- _Exercise description_
Search for the word "قانون" in the entries. Each line that holds it should be copied.

[Collected data]
Segment Open

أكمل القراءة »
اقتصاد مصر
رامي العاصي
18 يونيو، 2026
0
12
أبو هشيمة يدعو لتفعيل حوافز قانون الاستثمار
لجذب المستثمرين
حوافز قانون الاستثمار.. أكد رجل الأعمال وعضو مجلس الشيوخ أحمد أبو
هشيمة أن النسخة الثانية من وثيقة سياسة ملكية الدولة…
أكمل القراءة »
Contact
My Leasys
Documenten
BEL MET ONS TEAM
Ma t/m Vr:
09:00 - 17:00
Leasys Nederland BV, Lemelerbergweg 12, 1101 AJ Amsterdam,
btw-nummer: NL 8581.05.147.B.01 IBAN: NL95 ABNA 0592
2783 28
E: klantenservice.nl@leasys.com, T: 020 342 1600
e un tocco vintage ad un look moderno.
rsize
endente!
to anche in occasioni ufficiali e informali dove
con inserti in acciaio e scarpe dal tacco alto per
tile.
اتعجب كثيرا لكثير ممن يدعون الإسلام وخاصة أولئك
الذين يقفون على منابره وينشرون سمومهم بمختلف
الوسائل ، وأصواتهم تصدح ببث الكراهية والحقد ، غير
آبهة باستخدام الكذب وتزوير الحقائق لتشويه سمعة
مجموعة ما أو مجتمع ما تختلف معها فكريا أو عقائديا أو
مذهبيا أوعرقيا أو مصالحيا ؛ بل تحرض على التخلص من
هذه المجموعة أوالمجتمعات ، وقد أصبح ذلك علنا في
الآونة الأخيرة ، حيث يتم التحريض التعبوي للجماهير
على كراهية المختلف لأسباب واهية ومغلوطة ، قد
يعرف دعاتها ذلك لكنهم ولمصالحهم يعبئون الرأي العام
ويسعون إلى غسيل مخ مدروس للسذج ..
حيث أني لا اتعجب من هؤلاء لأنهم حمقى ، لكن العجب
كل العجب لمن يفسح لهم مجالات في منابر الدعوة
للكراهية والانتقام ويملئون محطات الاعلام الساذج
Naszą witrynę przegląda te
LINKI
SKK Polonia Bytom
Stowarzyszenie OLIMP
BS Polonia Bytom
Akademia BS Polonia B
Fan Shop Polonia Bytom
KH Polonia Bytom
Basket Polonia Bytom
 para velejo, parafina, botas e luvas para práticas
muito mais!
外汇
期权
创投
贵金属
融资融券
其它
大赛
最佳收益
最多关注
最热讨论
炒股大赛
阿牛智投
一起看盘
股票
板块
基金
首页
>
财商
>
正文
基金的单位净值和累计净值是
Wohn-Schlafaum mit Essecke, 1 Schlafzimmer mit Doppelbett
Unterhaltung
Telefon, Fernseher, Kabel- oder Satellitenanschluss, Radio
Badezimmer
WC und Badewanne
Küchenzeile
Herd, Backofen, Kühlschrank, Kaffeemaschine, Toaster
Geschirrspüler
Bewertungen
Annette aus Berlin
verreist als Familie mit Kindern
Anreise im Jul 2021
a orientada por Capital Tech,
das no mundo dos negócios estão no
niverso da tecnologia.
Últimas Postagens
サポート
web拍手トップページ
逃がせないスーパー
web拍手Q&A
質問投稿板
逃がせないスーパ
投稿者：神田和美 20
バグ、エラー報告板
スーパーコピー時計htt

Segment Closed

- _Exercise answer_
أبو هشيمة يدعو لتفعيل حوافز قانون الاستثمار
حوافز قانون الاستثمار.. أكد رجل الأعمال وعضو مجلس الشيوخ أحمد أبو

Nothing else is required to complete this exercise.